Normen
AVG §73 Abs2;
B-VG Art132;
VwGG §27;
VwGG §55 Abs2;
AVG §73 Abs2;
B-VG Art132;
VwGG §27;
VwGG §55 Abs2;
Spruch:
Das Verfahren wird eingestellt.
Das Land Oberösterreich hat dem Beschwerdeführer Aufwendungen in der Höhe von EUR 675,60 binnen zwei Wochen bei sonstiger Exekution zu ersetzen.
Begründung
Der Beschwerdeführer wandte sich im November 2004 mit einer Beschwerde an den Verwaltungsgerichtshof und machte Säumnis hinsichtlich der Entscheidung über seine Berufung gegen den Bescheid der Landwirtschaftskammer für Oberösterreich vom 3. September 2001, betreffend die Anerkennung einer Zuchtorganisation, geltend.
Der Verwaltungsgerichtshof leitete mit Verfügung vom 12. November 2004 das Vorverfahren ein und forderte die belangte Behörde auf, binnen drei Monaten den versäumten Bescheid zu erlassen und eine Abschrift des Bescheides dem Verwaltungsgerichtshof vorzulegen oder anzugeben, warum eine Verletzung der Entscheidungspflicht nicht vorliege.
Die belangte Behörde erließ den Bescheid vom 6. Dezember 2004, Zl. Agrar-610014/16-2004-IV/T, und legte mit Schriftsatz vom 14. Dezember 2004 eine Abschrift dieses Bescheides dem Verwaltungsgerichtshof vor. Unter einem beantragte sie, dem Kostenersatzbegehren des Beschwerdeführers nicht stattzugeben.
Sie habe mit der Berufungsentscheidung bis zur endgültigen Klärung der beim Europäischen Gerichtshof im Rahmen eines vom Verwaltungsgerichtshof angestrengten Vorabentscheidungsverfahrens anhängigen Frage des Bestehens eines subjektiv-öffentlichen Rechtes des Berufungswerbers auf Versagung der Anerkennung oder Zulassung einer neuen Vereinigung oder Organisation zugewartet. Sie habe dies dem Beschwerdeführer mehrere Male mitgeteilt, dieser habe keine Einwände erhoben. Eine formelle Aussetzung des Verfahrens durch verfahrensrechtlichen Bescheid sei wegen des Fehlens der gesetzlichen Grundlagen nicht erfolgt. Im Hinblick auf die Rechtsprechung (vgl. das Erkenntnis des Verwaltungsgerichtshofes vom 20. September 1983, 83/11/0087) könne eine Behörde auch dann nicht schuldhaft säumig werden, wenn sie ohne förmliche Aussetzung ihres Verfahrens im Falle eines bereits anhängigen Verfahrens über die "Vorfrage" bloß mit ihrer Entscheidung zuwarte; sie sei nicht an eine sechsmonatige Entscheidungsfrist gebunden gewesen.
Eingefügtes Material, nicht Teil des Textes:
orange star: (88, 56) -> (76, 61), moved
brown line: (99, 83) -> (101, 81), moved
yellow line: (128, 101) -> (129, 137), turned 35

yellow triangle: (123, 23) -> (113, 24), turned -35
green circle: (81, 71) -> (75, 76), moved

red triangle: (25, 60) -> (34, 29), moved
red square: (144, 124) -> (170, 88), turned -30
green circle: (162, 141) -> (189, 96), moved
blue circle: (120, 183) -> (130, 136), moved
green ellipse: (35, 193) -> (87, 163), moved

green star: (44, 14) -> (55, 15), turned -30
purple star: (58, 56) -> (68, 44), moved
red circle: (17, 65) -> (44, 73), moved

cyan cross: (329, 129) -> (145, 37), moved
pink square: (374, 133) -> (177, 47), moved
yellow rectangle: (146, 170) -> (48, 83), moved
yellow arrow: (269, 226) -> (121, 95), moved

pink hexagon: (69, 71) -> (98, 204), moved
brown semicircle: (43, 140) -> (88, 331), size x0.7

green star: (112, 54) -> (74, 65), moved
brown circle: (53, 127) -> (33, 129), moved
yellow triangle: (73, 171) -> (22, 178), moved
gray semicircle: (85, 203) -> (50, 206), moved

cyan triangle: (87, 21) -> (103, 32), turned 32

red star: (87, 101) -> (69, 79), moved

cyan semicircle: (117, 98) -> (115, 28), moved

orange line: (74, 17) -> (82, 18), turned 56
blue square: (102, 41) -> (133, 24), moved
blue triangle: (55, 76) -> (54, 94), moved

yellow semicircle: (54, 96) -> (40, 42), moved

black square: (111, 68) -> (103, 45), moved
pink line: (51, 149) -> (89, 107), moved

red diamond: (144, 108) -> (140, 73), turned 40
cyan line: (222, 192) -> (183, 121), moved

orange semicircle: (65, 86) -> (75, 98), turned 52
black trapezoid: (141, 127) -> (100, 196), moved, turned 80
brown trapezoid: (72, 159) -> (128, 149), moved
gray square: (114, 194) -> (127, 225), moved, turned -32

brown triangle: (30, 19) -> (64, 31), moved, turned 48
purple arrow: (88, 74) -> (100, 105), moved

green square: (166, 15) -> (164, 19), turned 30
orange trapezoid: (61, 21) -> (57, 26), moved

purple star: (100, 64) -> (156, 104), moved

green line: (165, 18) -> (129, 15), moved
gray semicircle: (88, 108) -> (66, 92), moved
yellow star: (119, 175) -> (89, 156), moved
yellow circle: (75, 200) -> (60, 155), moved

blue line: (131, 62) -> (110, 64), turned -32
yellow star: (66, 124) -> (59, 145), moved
Mit diesem Vorbringen wendet sich die belangte Behörde nicht bloß gegen die Zuerkennung der Kosten an den Beschwerdeführer, sondern zieht auch die Zulässigkeit der Beschwerdeführung selbst in Zweifel, wenn sie vom Nichtvorliegen einer Säumnis ausgeht.
Dem ist Folgendes zu erwidern:
Aus den Bestimmungen des Art. 132 B-VG und des § 27 VwGG ergibt sich kein Anhaltspunkt dafür, dass das Recht zur Einbringung einer Säumnisbeschwerde dann nicht besteht, wenn zureichende Gründe für die Nichterledigung des Parteienbegehrens innerhalb von sechs Monaten vorliegen. Nach ständiger Rechtsprechung des Verwaltungsgerichtshofes ist daher der Übergang der Entscheidungspflicht an den Verwaltungsgerichtshof nicht von einer schuldhaften Verzögerung der Behörde abhängig. Auch wenn die Nichterledigung eines Antrages innerhalb der dort genannten Frist der Behörde nicht als Verschulden angerechnet werden kann, besteht beim Vorliegen der sonstigen gesetzlichen Voraussetzungen ein Rechtsanspruch auf eine sachliche Erledigung der Säumnisbeschwerde (vgl. hiezu das hg. Erkenntnis vom 23. April 1993, 92/17/0170, mwN).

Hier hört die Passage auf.